Across the entries below, please work out how many lines contain the string "Toko" and give only the number.

INFORMATION PROVIDED →
<<<<
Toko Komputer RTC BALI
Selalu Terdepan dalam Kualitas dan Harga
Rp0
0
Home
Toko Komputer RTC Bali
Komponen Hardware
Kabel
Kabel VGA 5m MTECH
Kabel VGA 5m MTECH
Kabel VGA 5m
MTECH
>>>>
FINAL ANSWER → 2